In his first four years as president, he successfully secured over $124 million in state funding for capital projects and operations from his first two biennial budget presentations to the Indiana Legislature. The university also experienced increased growth in the performance funding metrics of overall degree completion, at-risk degree completion, STEM degree completion, student persistence, and on-time graduation rate.
Under his leadership, the University has implemented its third Strategic Plan: Accelerating Impact – which includes goals for improving student success, fostering impactful engagement, elevating the visibility and reputation of the university, and strengthening its financial viability, all of which he plans to achieve through collaborative community, regional, state, national, and global initiatives. In 2021, his direction attracted the attention of an NCAA Division I conference which led to the university beginning the reclassification process from Division II to Division I athletics. He intentionally guides the university to be a catalyst for change, creating a talented, educated citizenry that meets the entrepreneurial and workforce needs of today’s society.
Rochon's academic and professional career has focused on advocating for educational excellence, access, equity and equality. He has taught classes on the history of American Education, culturally relevant and responsive teaching practices within Pre-K through grade 12 schools, and organizational leadership within higher education settings. His body of work has centered on the needs of diverse learners within underserved schools and communities as well as their integral contributions to the larger society.
During his tenure as provost, Rochon oversaw the revamping of the University Core Curriculum and UNIV 101 seminar course, led the establishment and approval process of USI's second doctoral program in education leadership, advanced new opportunities and programs for undergraduate, graduate, and online learning students, and fostered new approaches to recruit both domestic and international students to campus and developed programs to help them excel.
Dr. Rochon was appointed to the Governor's Workforce Cabinet by Indiana Governor Eric J. Holcomb in October 2020 for a two-year term and to the Midwest Higher Education Compact in 2021. An active civic leader, Rochon serves on the boards of WNIN Public Broadcasting, Deaconess Health Systems, and the Evansville Regional Economic Partnership, among others. In the broader higher education community, he serves on the NCAA Division I Ohio Valley Conference Board of Presidents and the American Association of Colleges and Universities Board of Directors, where he is serving as Chair-Elect for 2023 before beginning a one-year term as Chair in 2024. Nationally, he serves as a board director for the Community Anti-Drug Coalitions of America.

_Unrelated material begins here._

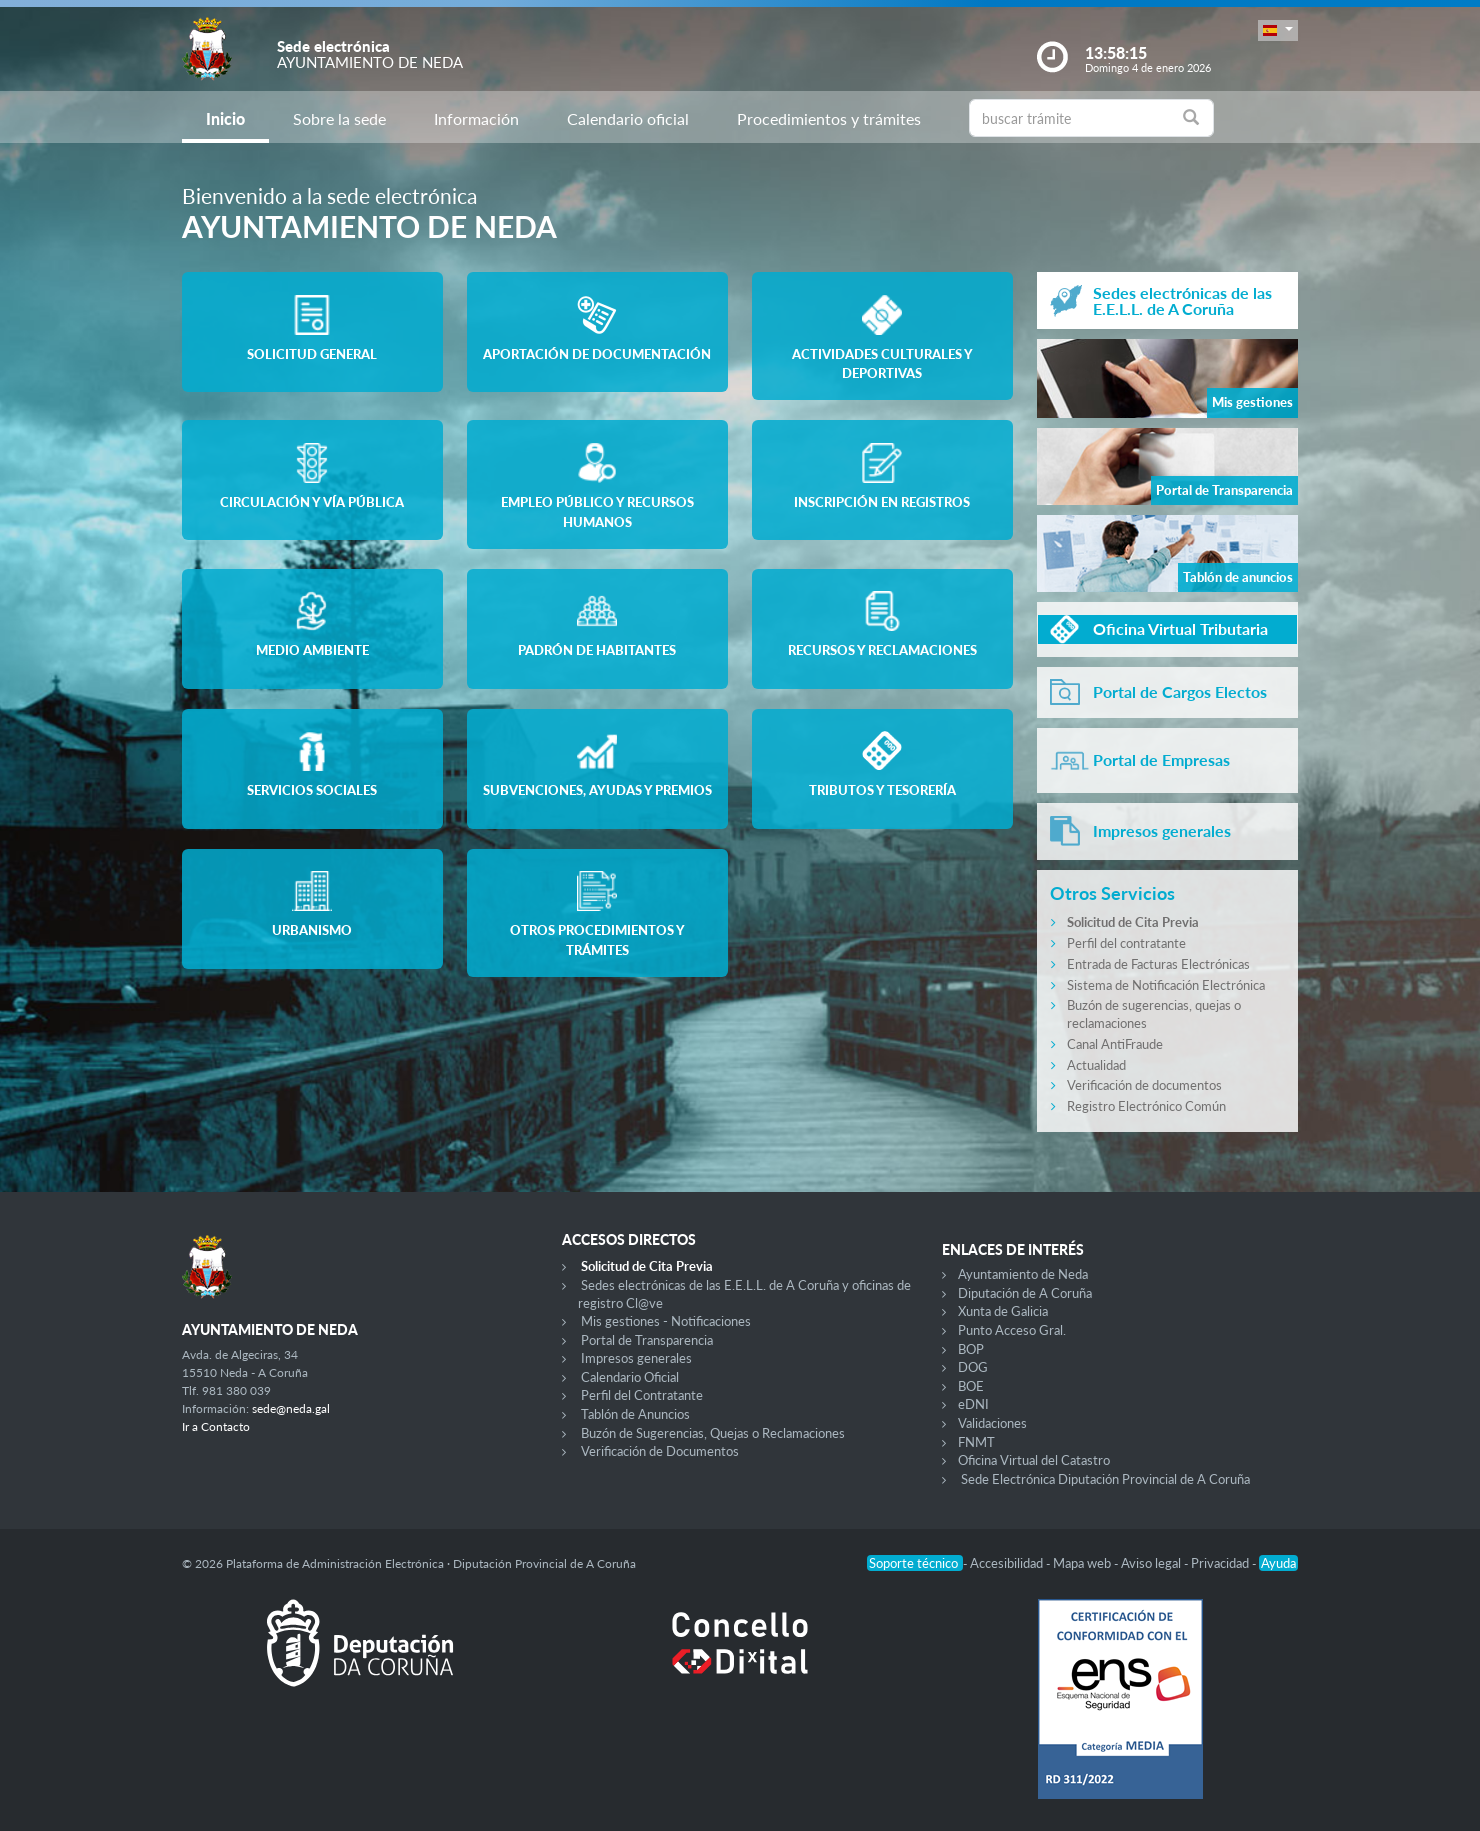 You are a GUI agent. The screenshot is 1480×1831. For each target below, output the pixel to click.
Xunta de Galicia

Rochon came to USI from Buffalo State in Buffalo, New York, where he served as the inaugural dean of the School of Education, associate vice president for Teacher Education and professor. He was director and co-founder of the Research Center for Cultural Diversity and Community Renewal at the University of Wisconsin-La Crosse, as well as interim associate dean and director of the school of education. In 2010, he also served as chair of the Board of the American Association of Colleges of Teacher Education (Washington, DC). His professional teaching career has included work at Texas A & M University, Washington State University, and University of Wisconsin-La Crosse.
President Rochon earned a bachelor’s degree at Tuskegee University and master's and doctoral degrees from the University of Illinois at Urbana-Champaign. His doctoral work was in educational policy studies, with an emphasis in educational history and policy analysis. President Rochon and Mrs. Lynn Wade Rochon are both natives of Chicago, Illinois. They are the proud parents of two adult children.